Work required: The reply should hold only the lines below beginning at the one with "What elements are" and ending at the one with "List every element", copied exactly, with every picture left out.

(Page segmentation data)
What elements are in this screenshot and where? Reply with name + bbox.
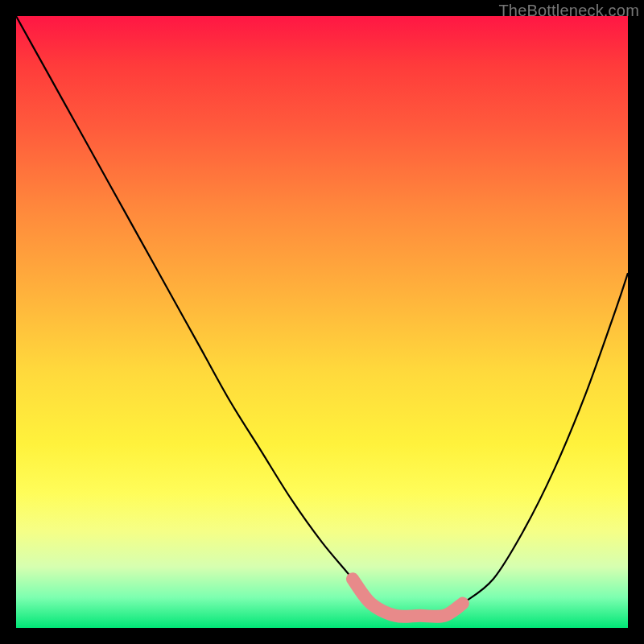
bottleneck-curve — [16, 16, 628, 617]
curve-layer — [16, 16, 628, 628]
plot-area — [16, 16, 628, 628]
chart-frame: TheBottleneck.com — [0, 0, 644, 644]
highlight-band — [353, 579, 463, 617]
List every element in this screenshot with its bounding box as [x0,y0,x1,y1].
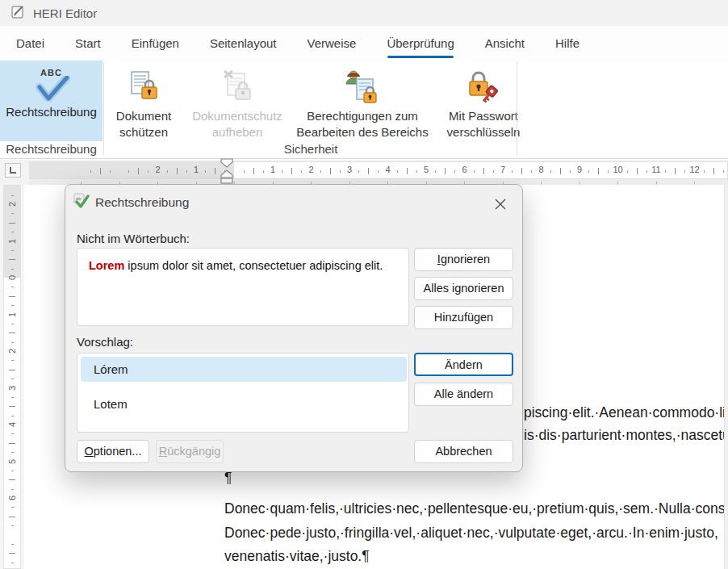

--

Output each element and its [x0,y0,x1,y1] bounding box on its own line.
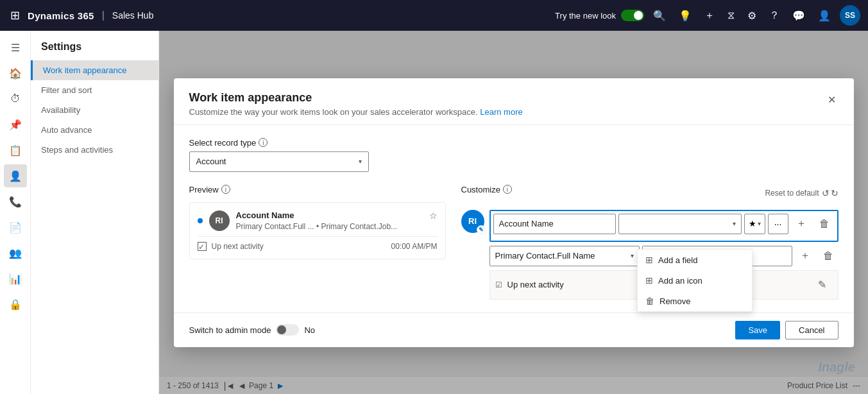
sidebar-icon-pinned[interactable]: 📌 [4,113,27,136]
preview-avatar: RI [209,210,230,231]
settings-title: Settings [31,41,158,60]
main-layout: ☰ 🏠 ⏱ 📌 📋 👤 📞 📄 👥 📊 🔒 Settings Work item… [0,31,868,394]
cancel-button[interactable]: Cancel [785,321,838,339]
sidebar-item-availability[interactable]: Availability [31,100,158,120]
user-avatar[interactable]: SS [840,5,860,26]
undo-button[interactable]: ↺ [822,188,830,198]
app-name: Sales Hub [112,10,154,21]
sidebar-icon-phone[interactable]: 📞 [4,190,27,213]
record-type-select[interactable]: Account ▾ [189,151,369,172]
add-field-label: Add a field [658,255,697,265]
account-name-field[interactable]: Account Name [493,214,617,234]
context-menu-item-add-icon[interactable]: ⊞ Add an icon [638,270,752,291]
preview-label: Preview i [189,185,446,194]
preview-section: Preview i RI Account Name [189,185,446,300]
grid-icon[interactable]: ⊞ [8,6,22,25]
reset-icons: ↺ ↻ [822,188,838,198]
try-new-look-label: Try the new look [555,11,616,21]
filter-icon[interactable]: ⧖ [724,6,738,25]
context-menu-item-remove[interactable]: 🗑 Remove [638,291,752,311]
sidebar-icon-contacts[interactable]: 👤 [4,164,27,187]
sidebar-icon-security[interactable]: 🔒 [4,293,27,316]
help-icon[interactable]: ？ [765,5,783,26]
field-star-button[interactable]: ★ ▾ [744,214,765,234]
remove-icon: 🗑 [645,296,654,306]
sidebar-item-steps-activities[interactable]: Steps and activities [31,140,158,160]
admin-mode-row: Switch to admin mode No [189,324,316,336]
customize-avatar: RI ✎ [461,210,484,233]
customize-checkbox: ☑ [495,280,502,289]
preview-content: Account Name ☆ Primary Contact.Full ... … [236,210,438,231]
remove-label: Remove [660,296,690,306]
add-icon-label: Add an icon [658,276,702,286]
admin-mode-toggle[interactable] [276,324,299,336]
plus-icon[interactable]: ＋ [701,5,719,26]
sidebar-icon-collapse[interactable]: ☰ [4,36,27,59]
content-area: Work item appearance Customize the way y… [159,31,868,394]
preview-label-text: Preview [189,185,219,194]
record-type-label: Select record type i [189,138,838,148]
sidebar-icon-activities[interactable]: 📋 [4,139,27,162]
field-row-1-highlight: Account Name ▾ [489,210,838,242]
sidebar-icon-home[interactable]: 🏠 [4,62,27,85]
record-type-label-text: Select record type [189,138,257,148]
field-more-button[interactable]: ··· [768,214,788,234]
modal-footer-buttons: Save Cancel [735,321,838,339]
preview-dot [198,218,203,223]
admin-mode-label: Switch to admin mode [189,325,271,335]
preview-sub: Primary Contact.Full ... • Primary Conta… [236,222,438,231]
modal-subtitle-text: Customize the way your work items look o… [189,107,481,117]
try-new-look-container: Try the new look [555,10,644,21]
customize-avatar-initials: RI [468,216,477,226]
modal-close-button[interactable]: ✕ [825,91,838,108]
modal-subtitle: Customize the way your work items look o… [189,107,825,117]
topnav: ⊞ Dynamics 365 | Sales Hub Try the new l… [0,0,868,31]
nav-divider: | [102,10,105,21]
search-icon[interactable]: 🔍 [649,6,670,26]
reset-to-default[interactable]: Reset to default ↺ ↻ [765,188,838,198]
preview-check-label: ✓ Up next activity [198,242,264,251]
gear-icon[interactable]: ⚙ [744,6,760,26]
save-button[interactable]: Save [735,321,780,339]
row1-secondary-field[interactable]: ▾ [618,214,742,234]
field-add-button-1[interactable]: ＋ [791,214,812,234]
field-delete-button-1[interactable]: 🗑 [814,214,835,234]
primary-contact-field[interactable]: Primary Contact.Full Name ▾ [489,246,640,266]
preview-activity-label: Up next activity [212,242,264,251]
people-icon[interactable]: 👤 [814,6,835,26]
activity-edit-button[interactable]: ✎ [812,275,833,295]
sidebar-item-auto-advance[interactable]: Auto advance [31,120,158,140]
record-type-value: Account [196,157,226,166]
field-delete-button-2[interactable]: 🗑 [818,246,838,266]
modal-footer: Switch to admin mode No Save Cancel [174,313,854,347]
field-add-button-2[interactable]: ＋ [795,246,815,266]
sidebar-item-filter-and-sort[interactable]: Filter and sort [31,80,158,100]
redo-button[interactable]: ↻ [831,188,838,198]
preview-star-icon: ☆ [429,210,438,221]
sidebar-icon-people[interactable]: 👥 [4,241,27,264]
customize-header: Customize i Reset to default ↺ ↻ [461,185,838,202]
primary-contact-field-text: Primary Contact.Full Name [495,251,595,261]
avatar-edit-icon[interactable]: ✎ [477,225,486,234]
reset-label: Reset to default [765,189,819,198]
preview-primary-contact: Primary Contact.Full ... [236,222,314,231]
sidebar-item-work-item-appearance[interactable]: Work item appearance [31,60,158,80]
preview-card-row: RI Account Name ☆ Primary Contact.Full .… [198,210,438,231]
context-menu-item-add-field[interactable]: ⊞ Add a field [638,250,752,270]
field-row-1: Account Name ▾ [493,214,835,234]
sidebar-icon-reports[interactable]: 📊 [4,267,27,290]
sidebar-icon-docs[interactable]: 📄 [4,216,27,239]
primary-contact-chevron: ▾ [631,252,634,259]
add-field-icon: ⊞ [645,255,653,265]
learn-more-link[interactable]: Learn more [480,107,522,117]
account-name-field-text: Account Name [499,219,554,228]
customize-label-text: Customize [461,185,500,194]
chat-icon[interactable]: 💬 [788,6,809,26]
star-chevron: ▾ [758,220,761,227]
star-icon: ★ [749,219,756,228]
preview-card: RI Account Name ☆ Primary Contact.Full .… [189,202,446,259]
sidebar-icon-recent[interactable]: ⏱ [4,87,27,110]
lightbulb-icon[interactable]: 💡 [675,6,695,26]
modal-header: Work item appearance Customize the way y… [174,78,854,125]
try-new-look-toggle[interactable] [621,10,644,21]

Solution below:
What elements are in this screenshot and where? Reply with name + bbox.
bottleneck-curve — [16, 16, 628, 617]
curve-layer — [16, 16, 628, 628]
plot-area — [16, 16, 628, 628]
chart-frame: TheBottleneck.com — [0, 0, 644, 644]
highlight-band — [353, 579, 463, 617]
List every element in this screenshot with its bounding box as [x0,y0,x1,y1].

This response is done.